Caddying with parents like this is stressful for all concerned. What are your thoughts on how to not let the actions of others affect your own, and your player’s, sanity, focus and enjoyment?

Mark: This is such a microcosm for life in general, right, and an awesome teaching and learning opportunity for both parent and player.  We mention in the book that ‘we don’t raise theirs, and they don’t raise ours’ speaking of other parents. In cases like you mention, and we have ALL been there, done that and gotten the free t-shirt, we have used them as teachable moments.  All cases are different, but with young players, it is such a good lesson to them about focusing just on the golf and eliminating the distractions of others in the group.  Now, as a parent, if it gets to a point where you feel cheating is going on or if the behavior of parent and/or player is crossing the line, it is best to get the tournament staff involved.  I always try, and I encouraged Ben at a young age, to deal with any issues head on and in a reasonable way until you see that you are arguing with a brick wall - then, separate yourself from it and have the staff handle it.  In short, though, life is about dealing with people who don’t act like us, think like us, or deal with situations like us - we are all different … and this is a great way to get a peek into how we get to choose if and how we engage when things are a little crazy.
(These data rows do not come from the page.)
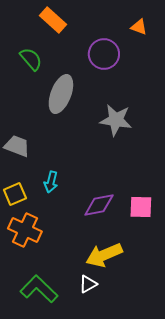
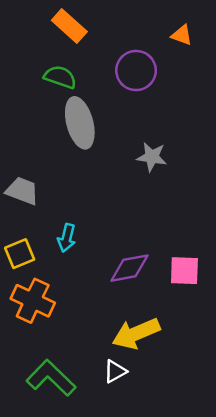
green semicircle: (31, 59) -> (60, 77), moved, turned -30
gray ellipse: (61, 94) -> (80, 123), turned -36
gray star: (116, 120) -> (152, 157), size x0.7

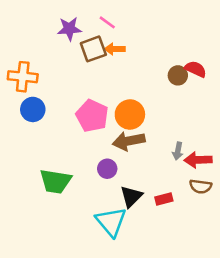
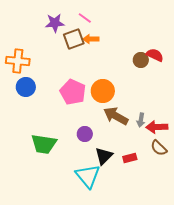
brown arrow: (129, 141) -> (116, 116), moved, turned 40
brown semicircle: (201, 186) -> (159, 148), turned 36

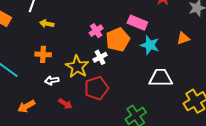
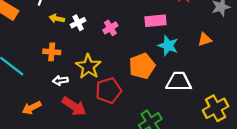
pink rectangle: (137, 23) -> (156, 21), turned -30
orange pentagon: (118, 40) -> (142, 66), moved
white cross: (100, 57) -> (78, 23), moved
red arrow: (65, 104) -> (74, 106), size x1.6

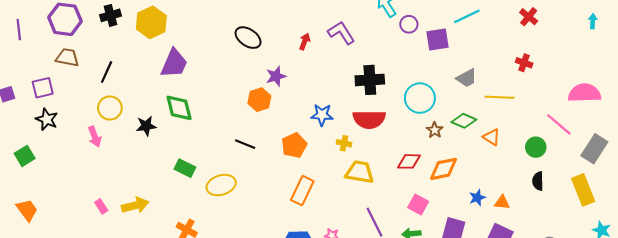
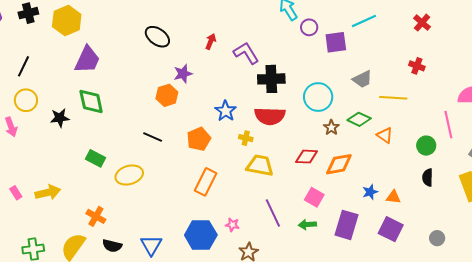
purple L-shape: (341, 33) -> (246, 53), moved
blue star: (322, 115) -> (226, 111), turned 30
pink line: (559, 124) -> (448, 125), turned 36

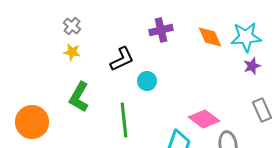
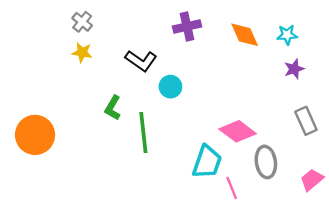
cyan star: (246, 37) -> (287, 35), size x0.6
black L-shape: (122, 59) -> (141, 61), turned 60
green L-shape: (79, 97) -> (113, 108), moved, size x0.7

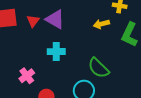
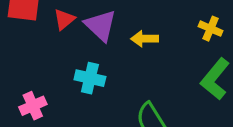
yellow arrow: (101, 24) -> (145, 39), moved

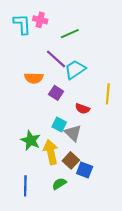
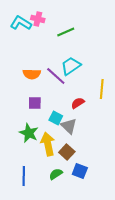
cyan L-shape: (22, 24) -> (21, 23), turned -55
purple line: (56, 59) -> (56, 76), moved
purple square: (56, 93) -> (35, 103), moved, turned -32
red semicircle: (82, 109) -> (78, 103), turned 128
blue square: (85, 170) -> (80, 171), moved

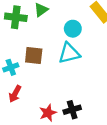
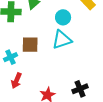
black cross: (72, 110) -> (80, 89), moved

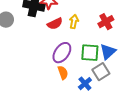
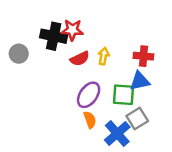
red cross: (106, 22) -> (143, 56), turned 35
blue triangle: (108, 52) -> (140, 81), moved, turned 30
blue cross: (85, 84) -> (117, 133), size x1.5

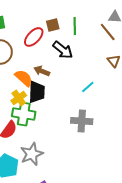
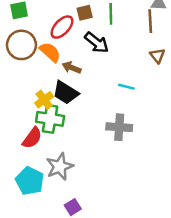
brown line: (108, 32) -> (150, 21), turned 36
orange semicircle: (24, 78) -> (50, 52), moved
cyan line: (88, 87) -> (126, 87), turned 56
black trapezoid: (37, 92) -> (66, 93), turned 120

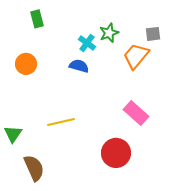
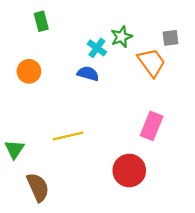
orange trapezoid: (136, 56) -> (152, 62), turned 104
pink rectangle: (136, 113) -> (152, 126), turned 70

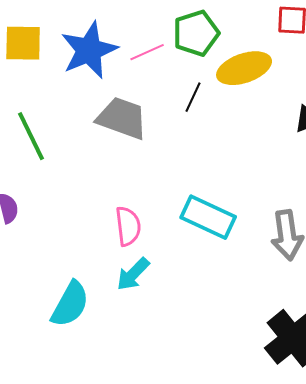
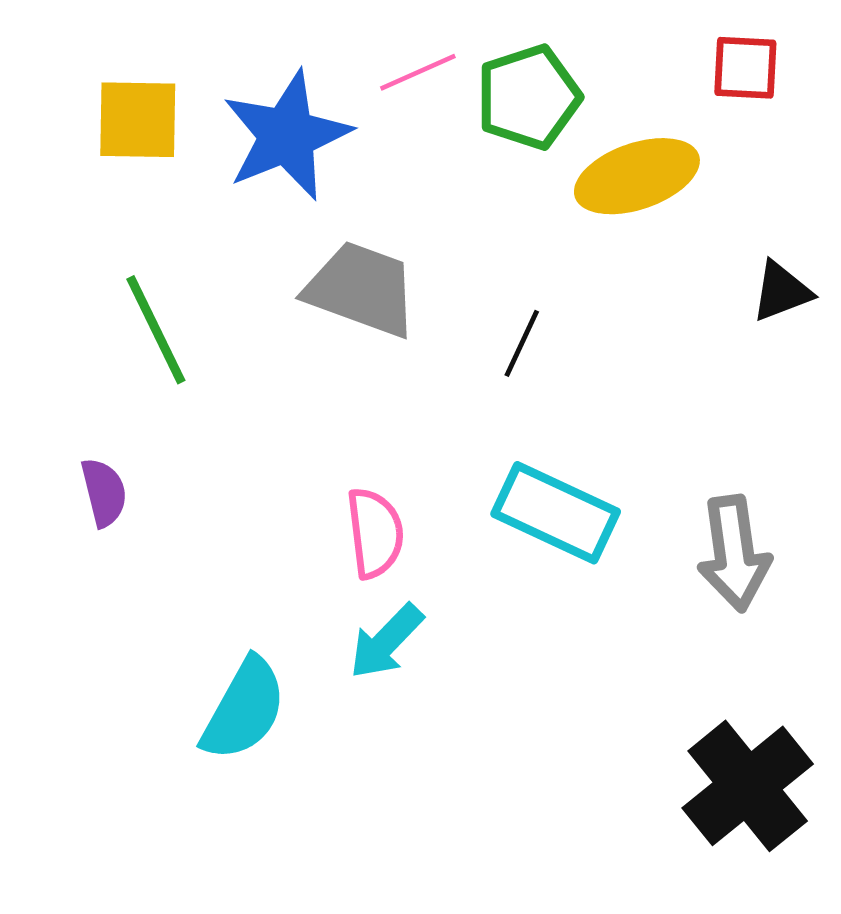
pink line: (147, 52) -> (418, 72), moved
black line: (193, 97) -> (522, 343), moved

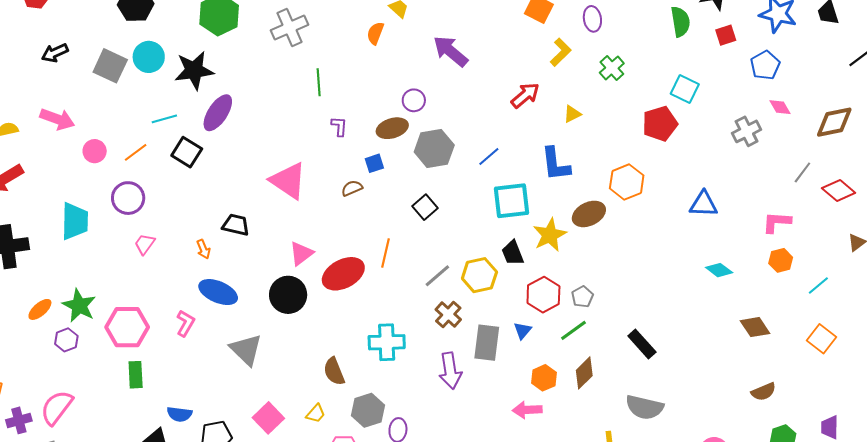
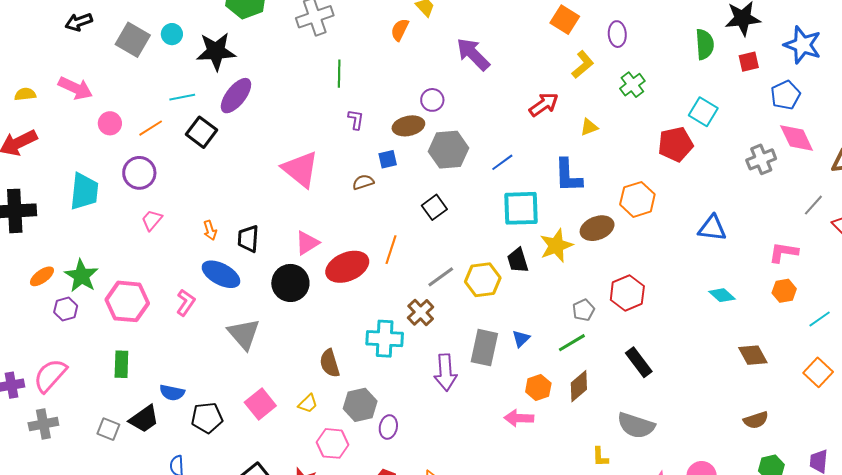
cyan circle: (149, 57) -> (172, 34), size x0.7
pink diamond: (780, 107) -> (797, 138), size x1.6
black trapezoid: (236, 225) -> (248, 239), moved, turned -104
red hexagon: (543, 295) -> (627, 293), moved
brown cross: (448, 315) -> (421, 312), moved
green rectangle: (136, 375) -> (121, 364), moved

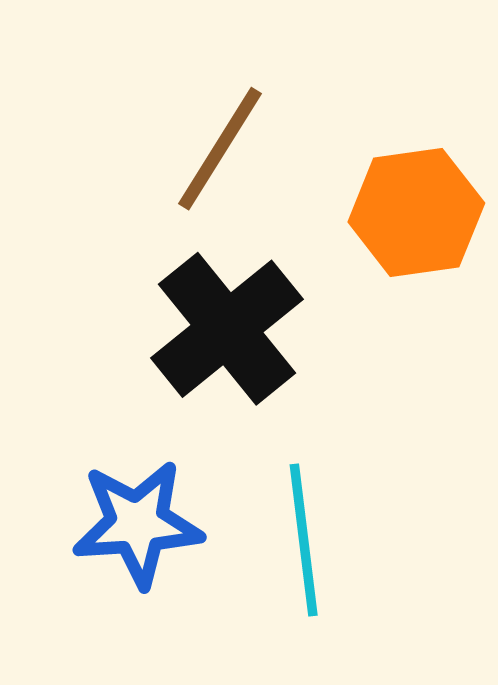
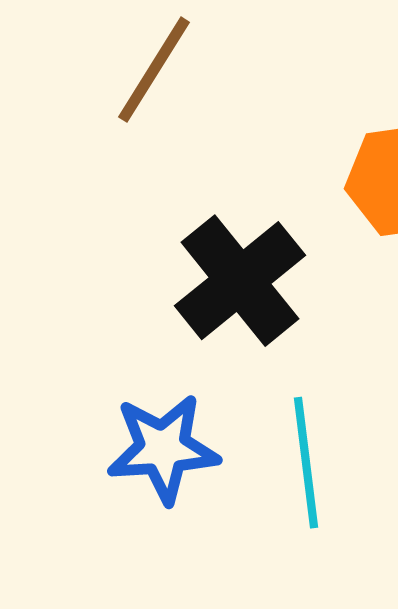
brown line: (220, 149) -> (154, 70), moved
Britt: We have often played with unreasonable junior golfers and parents.  Ben and I think so much alike that we can give the look and just smile.  We wait until after the round to let him vent his frustrations about having to wait on a player for a long time or listening to negativity all day, but I always remind him that he might do things to get on the other’s nerves.

 I remember a time when Ben motioned for me to come over to him- I thought he wanted a snack or drink- when I got to him I had the snacks in my hand, but he said, “I just wanted to tell you if I had said all those words he is saying, I would be scared to come home because you would wash my mouth out with soap!”  I laughed because I had been thinking the same thing.  How our children act on the golf course under pressure is exactly how they are going to act in life when adversity comes along.  If I could help a parent, I would tell them to model to their children how to act under pressure because that’s one of the most important things one can learn!  Find the positive in everything, and don’t let others ruin your day or round. 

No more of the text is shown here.